_Task brief_:
Repeat only part of the entries. Start at the line that has "Here is an image." and keep going through the last line, exactly as given.

---------- Supplied records ----------

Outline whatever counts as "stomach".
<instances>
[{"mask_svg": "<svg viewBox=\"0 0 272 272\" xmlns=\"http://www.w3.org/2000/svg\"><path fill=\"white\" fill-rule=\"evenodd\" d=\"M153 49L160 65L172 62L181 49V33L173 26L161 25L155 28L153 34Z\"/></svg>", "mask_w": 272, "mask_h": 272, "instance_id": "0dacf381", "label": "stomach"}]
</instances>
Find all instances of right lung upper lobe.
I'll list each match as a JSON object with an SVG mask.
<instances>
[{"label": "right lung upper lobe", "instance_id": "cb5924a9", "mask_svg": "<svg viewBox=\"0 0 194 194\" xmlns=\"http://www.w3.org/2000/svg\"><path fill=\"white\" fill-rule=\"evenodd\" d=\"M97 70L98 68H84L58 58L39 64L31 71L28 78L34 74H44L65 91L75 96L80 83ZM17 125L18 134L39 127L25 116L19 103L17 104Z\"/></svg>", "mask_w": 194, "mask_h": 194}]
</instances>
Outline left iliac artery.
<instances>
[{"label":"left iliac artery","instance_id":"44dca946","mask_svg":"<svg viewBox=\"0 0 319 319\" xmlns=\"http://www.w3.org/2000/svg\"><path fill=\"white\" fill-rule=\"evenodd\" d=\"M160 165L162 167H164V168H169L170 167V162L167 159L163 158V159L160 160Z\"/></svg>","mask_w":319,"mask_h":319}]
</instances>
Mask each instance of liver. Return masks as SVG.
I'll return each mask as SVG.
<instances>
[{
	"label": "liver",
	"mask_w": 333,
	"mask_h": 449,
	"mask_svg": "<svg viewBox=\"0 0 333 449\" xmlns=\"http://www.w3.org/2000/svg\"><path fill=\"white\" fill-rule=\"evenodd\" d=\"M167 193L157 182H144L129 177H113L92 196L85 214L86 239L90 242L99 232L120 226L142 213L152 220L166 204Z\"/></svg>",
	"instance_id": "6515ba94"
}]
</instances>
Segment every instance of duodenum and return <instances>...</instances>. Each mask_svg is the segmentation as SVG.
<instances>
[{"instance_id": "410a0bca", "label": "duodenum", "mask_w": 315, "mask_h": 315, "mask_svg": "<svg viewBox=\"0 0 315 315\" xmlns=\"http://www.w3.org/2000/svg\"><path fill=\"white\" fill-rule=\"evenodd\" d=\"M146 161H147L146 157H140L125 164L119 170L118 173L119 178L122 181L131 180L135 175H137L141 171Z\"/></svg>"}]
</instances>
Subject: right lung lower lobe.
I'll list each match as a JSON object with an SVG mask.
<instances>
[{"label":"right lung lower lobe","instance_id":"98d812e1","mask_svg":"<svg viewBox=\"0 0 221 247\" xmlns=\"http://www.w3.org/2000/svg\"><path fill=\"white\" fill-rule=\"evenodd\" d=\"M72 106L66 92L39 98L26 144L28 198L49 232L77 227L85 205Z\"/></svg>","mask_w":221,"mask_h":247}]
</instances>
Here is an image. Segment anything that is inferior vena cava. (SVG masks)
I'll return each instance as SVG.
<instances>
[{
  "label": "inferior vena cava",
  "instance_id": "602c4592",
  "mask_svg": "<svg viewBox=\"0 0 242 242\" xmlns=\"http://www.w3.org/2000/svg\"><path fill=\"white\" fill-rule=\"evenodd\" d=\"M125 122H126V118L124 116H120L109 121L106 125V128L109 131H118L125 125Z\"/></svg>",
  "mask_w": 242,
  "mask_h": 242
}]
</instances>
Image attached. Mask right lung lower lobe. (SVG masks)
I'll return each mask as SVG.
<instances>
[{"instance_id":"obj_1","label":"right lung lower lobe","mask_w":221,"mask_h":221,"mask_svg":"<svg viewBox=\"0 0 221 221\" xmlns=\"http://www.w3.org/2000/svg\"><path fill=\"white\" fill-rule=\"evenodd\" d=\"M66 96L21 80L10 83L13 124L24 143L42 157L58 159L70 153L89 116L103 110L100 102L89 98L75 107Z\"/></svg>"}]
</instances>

----------

_Response_:
Here is an image. Segment anything that is inferior vena cava. (SVG masks)
I'll return each instance as SVG.
<instances>
[{
  "label": "inferior vena cava",
  "instance_id": "602c4592",
  "mask_svg": "<svg viewBox=\"0 0 242 242\" xmlns=\"http://www.w3.org/2000/svg\"><path fill=\"white\" fill-rule=\"evenodd\" d=\"M125 122H126V118L124 116H120L109 121L106 125V128L109 131H118L125 125Z\"/></svg>",
  "mask_w": 242,
  "mask_h": 242
}]
</instances>
Image attached. Mask right lung lower lobe. (SVG masks)
I'll return each mask as SVG.
<instances>
[{"instance_id":"obj_1","label":"right lung lower lobe","mask_w":221,"mask_h":221,"mask_svg":"<svg viewBox=\"0 0 221 221\" xmlns=\"http://www.w3.org/2000/svg\"><path fill=\"white\" fill-rule=\"evenodd\" d=\"M66 96L21 80L10 83L13 124L24 143L42 157L58 159L70 153L89 116L103 110L100 102L89 98L75 107Z\"/></svg>"}]
</instances>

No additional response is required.